Many of the winter seasonals are bigger, stronger beers and thus will generally age out nicely. Geary's Hampshire Ale, from the D.L. Geary Brewing Company in Portland, Maine, is no exception. This is a big, malty, delicious ale brewed in the Old Ale/Winter warmer style. I was discussing this beer with Michael Jackson some years ago at a beer dinner and he indicated at the time that this was one of his favorite American beers. He gives it high marks in his Pocket Guide to Beer (***), and praises it in the World Beer Hunter CD-Rom. There's good reason for this, I've never come across a domestically brewed beer in the style that I prefer to this one. The MJ in question, of course, is the dean of beer writers in the world.
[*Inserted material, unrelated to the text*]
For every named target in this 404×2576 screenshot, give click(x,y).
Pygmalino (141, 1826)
Hampshire is a deep ruby in color with a gentle head formation and a rich malty nose. The palate is very complex and the beer has improved with six months of age to it. There's quite a bit of bittersweet chocolatey malt character here, along with a little buttery diacetyl from the Ringwood yeast used to ferment it. That yeast also throws a little mushroom character as well. The hops balance the beer with a subtle but lingering bitterness in the finish, there's a little alcohol warmth there too. This is a sipping beer, better suited for after dinner relaxation than being served with a meal.
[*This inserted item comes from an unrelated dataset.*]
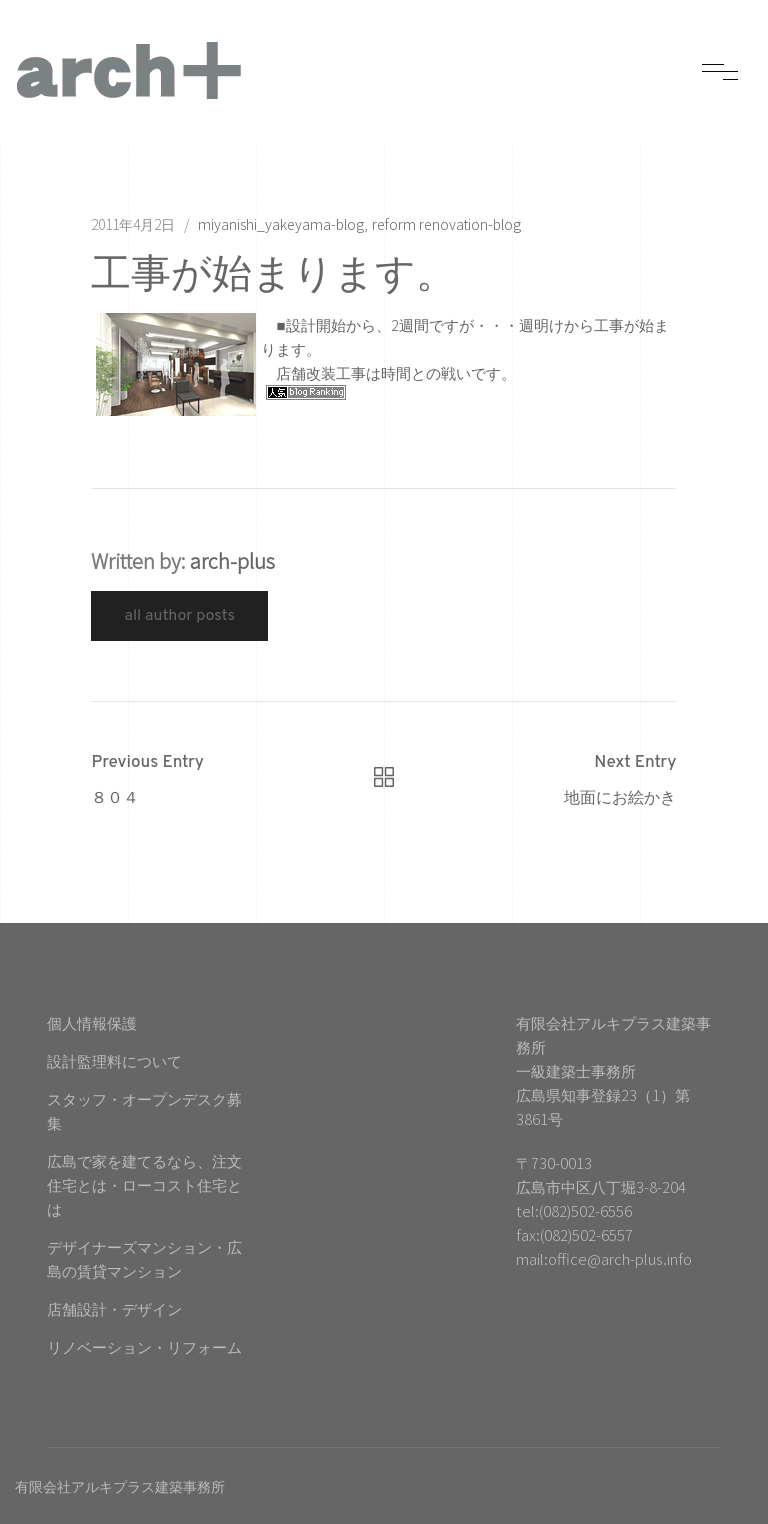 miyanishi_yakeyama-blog (281, 224)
I have enjoyed this beer on draft many times sitting in Portland, Maine's Great Lost Bear multi-tap beer bar. Here are some notes I took during the winter of 1998 on draught Hampshire: With it's deep amber color and rich, distinctive Ringwood yeast flavor, this year's draft seems to me the most complex Hampshire yet. Strong notes of rum-raisin and plum-pudding shine against a rich malty backdrop with a notable butteriness, and a balancing hop finish.
Who says such great beers as this need be drunk only during the holidays?